Themed Flight Scenarios

  • Would you rather be on a flight where everyone is dressed as a pirate, or a flight where everyone is wearing animal onesies?
  • Would you rather have the plane be decorated like a medieval castle, or like a futuristic spaceship?
  • Would you rather have the flight attendants be dressed as characters from your favorite cartoon, or as historical figures?
  • Would you rather have the in-flight menu themed around your favorite movie genre (e.g., sci-fi snacks, fantasy feasts), or have the entire plane be a giant board game you have to play?
  • Would you rather be on a "silent disco" flight where everyone wears headphones and dances to different music, or a "storytelling flight" where passengers share their best tales?
  • Would you rather have the destination announced as "The Land of Perpetual Sunshine" but you're actually going to a desert, or "The City of Eternal Snow" but you end up in a tropical rainforest?
  • Would you rather have to participate in a trivia contest about the history of aviation throughout the flight, or a scavenger hunt for hidden airplane-themed trinkets?
  • Would you rather have the plane's lighting change color based on the mood of the passengers, or have the pilot announce the flight's progress using only song lyrics?
  • Would you rather be on a flight where all the safety instructions are sung as a musical, or where the entire journey is narrated by a famous poet?
  • Would you rather have your seat assigned by a random draw from a hat, or have to "earn" your seat by completing a small challenge?
  • Would you rather have the flight be sponsored by a candy company and all snacks are sweets, or sponsored by a book publisher and everyone gets a free novel?
  • Would you rather have the plane's windows be replaced with screens showing fantastical landscapes, or have the seats transform into comfortable hammocks?

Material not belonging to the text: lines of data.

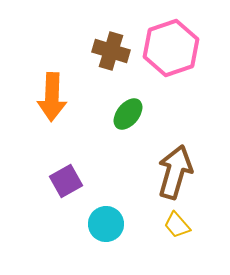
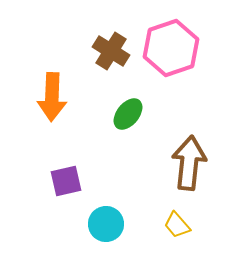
brown cross: rotated 15 degrees clockwise
brown arrow: moved 14 px right, 9 px up; rotated 10 degrees counterclockwise
purple square: rotated 16 degrees clockwise
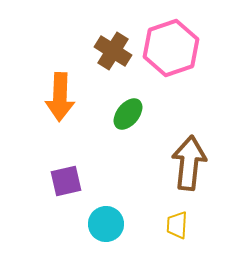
brown cross: moved 2 px right
orange arrow: moved 8 px right
yellow trapezoid: rotated 44 degrees clockwise
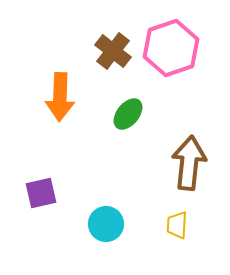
brown cross: rotated 6 degrees clockwise
purple square: moved 25 px left, 12 px down
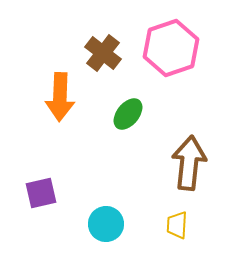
brown cross: moved 10 px left, 2 px down
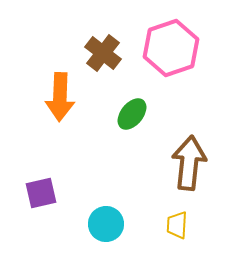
green ellipse: moved 4 px right
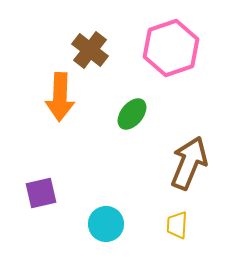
brown cross: moved 13 px left, 3 px up
brown arrow: rotated 16 degrees clockwise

  • Would you rather have the flight attendants communicate using only interpretive dance, or have the pilot give all announcements in code?
  • Would you rather be on a flight where the destination is a surprise, and you only find out when you land, or a flight where you have to choose your destination from a menu of absurd options?
  • Would you rather have the in-flight music be entirely composed of sounds of nature, or sounds of classic video games?
  • Would you rather have the entire flight experience be a giant escape room, or a comedy improv show?
  • Would you rather have the seatbelts be replaced with colorful scarves, or the overhead bins be made of giant pillowcases?
  • Would you rather have the destination announced as "The Place Where Socks Disappear" or "The Realm of Lost Keys"?
  • Would you rather have the flight crew be a group of friendly robots, or a troupe of circus performers?
  • Would you rather have the entire flight be a giant game of "I Spy" using only what's inside the plane, or a competition to see who can tell the best airplane-related joke?

So, the next time you find yourself with some downtime, especially on a flight, whip out some "Would You Rather Airplane Questions"! They're a fantastic way to connect, laugh, and maybe even discover something new about yourself or your travel companions. Happy flying, and happy questioning!